Dr. Kang says he was drawn to America not only by the prospect of material success but because Abraham Lincoln and John F. Kennedy were his heroes. The United States exceeded his expectations: “I found justice and fairness. I have found human dignity. I found tolerance and love. I found generosity of spirit, a country that rewards hard work.”

Giving back to the community

In Kiran Johl Black’s orderly office are packages of walnuts bound for markets all over the world: Europe, the Middle East and the Pacific Rim. Black is marketing manager for the Sacramento Valley Walnut Growers, a cooperative that processes and markets walnuts and is owned by local farmers, including her father.

Kiran Johl Black, marketing manager for the Sacramento Valley Walnut Growers, poses in a warehouse stacked with crates of walnuts. (© Dean Tokuno)

Previously, she was political affairs manager for the California Farm Bureau Federation, and as a director in its national affairs and research division, she lobbied in Sacramento and Washington. It’s a generational twist on the family business of agriculture. Black and her two younger sisters grew up on a family farm begun in the 1960s by her grandfather, whose operation now produces peaches, prunes and walnuts in three counties.

Her father, Sarb Johl, got his degree in engineering and electronics, but used his education to expand and diversify the business. He and Kiran’s mother, Prabhjot, a schoolteacher, always emphasized academic achievement, leadership and community service and wanted her to become a doctor.

At the University of California, Davis, she began pre-med studies but, like her father, found growing things and “feeling the soil in your hands” far more appealing. She switched her major to crop science and management. “I waited a bit to tell my dad.
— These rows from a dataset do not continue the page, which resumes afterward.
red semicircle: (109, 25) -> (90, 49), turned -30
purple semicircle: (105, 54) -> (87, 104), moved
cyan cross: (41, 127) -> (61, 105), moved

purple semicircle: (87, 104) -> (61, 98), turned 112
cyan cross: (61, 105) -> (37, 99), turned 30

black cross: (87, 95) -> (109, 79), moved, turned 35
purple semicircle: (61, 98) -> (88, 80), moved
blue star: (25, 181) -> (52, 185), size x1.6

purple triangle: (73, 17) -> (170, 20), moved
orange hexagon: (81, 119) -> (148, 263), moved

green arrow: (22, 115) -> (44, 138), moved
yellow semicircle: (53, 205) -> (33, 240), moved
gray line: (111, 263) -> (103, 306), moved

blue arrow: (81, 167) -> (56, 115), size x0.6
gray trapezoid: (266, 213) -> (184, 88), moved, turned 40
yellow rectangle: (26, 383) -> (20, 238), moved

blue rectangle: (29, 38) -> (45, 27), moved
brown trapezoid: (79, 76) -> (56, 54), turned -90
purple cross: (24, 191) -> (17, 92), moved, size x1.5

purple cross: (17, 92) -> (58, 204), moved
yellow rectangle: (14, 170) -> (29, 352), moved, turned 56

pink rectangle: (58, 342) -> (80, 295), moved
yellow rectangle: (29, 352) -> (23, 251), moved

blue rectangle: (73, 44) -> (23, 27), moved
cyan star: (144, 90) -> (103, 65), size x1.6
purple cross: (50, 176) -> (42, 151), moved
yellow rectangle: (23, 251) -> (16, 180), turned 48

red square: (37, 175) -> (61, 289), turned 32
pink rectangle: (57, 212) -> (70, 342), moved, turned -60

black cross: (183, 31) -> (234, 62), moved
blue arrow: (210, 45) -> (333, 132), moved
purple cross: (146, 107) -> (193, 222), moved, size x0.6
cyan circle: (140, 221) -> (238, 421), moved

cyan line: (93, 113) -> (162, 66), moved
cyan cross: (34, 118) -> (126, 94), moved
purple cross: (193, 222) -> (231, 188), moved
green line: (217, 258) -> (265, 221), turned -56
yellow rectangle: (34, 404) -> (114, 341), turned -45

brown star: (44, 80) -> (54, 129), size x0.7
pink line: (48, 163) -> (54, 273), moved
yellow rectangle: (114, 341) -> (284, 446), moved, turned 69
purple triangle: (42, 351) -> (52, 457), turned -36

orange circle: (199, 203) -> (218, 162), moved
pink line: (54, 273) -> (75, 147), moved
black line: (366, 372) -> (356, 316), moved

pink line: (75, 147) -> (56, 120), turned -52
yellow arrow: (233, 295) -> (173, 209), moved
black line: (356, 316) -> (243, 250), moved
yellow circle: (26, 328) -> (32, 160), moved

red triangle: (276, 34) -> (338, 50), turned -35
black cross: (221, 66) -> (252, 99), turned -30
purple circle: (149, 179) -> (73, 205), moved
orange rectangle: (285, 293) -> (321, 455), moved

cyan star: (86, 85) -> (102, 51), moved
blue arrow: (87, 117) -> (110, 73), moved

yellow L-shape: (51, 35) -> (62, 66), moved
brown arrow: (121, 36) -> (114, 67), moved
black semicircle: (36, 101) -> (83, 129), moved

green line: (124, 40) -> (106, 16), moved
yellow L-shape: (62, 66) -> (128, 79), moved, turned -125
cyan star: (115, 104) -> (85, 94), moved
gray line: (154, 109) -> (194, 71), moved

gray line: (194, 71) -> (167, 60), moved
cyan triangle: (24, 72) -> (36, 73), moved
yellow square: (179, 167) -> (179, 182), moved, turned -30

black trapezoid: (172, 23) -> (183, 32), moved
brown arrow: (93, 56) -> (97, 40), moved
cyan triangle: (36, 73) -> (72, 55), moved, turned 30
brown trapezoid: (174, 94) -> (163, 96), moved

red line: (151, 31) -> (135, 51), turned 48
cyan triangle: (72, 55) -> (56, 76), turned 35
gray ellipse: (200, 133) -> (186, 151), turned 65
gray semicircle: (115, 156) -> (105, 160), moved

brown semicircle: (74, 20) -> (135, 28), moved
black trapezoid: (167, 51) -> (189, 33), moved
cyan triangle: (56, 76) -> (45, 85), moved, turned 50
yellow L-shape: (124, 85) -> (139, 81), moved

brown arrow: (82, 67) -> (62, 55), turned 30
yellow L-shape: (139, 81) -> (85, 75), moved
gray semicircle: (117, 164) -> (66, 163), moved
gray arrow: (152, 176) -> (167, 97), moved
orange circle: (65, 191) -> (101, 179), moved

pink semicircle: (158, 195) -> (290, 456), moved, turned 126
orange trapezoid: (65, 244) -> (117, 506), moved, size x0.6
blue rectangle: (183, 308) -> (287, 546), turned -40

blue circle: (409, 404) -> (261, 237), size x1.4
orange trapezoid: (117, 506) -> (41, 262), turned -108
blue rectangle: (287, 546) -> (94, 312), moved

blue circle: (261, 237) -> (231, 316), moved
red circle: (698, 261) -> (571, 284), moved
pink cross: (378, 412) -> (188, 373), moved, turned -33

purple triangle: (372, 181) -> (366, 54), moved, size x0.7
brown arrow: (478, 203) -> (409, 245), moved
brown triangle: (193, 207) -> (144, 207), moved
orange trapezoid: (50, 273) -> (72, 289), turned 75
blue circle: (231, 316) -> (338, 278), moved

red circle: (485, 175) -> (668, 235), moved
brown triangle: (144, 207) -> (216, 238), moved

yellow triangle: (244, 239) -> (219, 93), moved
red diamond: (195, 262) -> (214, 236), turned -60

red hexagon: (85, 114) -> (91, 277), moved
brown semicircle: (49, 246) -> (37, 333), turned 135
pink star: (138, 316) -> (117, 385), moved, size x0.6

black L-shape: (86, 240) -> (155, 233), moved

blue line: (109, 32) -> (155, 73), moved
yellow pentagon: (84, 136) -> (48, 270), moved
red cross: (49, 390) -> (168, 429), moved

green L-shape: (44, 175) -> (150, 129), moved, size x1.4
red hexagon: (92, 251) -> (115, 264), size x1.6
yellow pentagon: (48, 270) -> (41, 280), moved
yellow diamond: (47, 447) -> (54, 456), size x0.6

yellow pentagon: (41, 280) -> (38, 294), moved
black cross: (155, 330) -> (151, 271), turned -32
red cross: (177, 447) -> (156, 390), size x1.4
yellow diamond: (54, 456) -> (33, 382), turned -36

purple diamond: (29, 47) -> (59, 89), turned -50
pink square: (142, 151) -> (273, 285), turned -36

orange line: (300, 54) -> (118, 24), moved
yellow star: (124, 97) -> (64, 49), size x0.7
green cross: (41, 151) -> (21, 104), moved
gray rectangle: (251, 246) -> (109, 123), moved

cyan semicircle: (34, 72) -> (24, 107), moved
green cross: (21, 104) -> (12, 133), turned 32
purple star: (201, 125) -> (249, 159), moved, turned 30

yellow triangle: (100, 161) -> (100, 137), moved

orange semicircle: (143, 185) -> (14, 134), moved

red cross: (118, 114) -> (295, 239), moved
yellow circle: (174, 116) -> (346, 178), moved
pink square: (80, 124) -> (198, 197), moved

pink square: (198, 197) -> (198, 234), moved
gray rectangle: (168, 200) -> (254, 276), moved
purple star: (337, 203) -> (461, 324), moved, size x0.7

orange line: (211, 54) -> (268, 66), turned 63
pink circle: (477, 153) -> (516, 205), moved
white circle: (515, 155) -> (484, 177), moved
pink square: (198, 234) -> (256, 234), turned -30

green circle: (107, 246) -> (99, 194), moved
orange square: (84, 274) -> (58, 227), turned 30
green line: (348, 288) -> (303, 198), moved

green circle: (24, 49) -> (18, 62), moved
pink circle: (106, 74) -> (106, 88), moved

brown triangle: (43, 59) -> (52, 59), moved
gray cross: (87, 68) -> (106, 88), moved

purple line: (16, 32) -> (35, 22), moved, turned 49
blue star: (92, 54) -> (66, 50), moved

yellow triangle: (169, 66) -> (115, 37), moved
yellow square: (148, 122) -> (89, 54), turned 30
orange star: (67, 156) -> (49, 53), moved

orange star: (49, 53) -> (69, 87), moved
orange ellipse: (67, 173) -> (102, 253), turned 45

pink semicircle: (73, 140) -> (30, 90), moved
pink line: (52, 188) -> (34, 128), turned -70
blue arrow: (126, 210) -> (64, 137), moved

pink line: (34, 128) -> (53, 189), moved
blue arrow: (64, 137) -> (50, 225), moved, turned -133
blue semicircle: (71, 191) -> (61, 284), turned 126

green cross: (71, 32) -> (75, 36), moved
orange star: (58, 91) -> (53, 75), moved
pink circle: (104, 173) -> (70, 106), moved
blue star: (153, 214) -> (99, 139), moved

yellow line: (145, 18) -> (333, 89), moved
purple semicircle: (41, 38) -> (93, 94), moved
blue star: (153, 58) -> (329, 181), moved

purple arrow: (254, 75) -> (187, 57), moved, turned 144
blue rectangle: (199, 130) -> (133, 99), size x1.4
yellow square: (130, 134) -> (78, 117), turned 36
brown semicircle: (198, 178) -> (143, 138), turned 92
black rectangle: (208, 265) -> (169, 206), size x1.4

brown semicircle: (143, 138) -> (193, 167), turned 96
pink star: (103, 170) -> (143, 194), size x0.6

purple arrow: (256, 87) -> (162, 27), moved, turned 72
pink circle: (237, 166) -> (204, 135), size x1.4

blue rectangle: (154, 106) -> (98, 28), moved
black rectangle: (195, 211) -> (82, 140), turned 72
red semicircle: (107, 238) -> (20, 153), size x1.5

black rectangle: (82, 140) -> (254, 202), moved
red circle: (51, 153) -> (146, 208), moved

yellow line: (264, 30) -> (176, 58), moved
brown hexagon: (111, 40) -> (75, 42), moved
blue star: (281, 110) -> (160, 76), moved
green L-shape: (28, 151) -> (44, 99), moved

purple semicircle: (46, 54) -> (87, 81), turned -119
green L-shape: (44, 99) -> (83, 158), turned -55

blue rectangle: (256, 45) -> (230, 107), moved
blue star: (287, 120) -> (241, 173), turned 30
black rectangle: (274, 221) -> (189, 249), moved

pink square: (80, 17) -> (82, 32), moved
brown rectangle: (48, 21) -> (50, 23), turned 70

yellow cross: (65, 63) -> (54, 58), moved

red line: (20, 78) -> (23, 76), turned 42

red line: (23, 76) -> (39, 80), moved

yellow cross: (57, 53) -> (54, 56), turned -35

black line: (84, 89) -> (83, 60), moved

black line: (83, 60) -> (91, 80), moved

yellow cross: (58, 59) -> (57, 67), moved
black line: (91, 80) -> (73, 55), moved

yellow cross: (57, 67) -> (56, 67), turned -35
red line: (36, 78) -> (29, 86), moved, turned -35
But you have to do what you love,” she explains.

Being U.S.-born and married to a non-Punjabi — who has joined the family business — Black is definitely bicultural, but points to what her two worlds importantly have in common.

“Culture is more than food, clothing and music, and is certainly more than ethnicity,” she says. “It is the passing on of important values: a strong work ethic, constant learning, bettering yourself, giving back to the community.”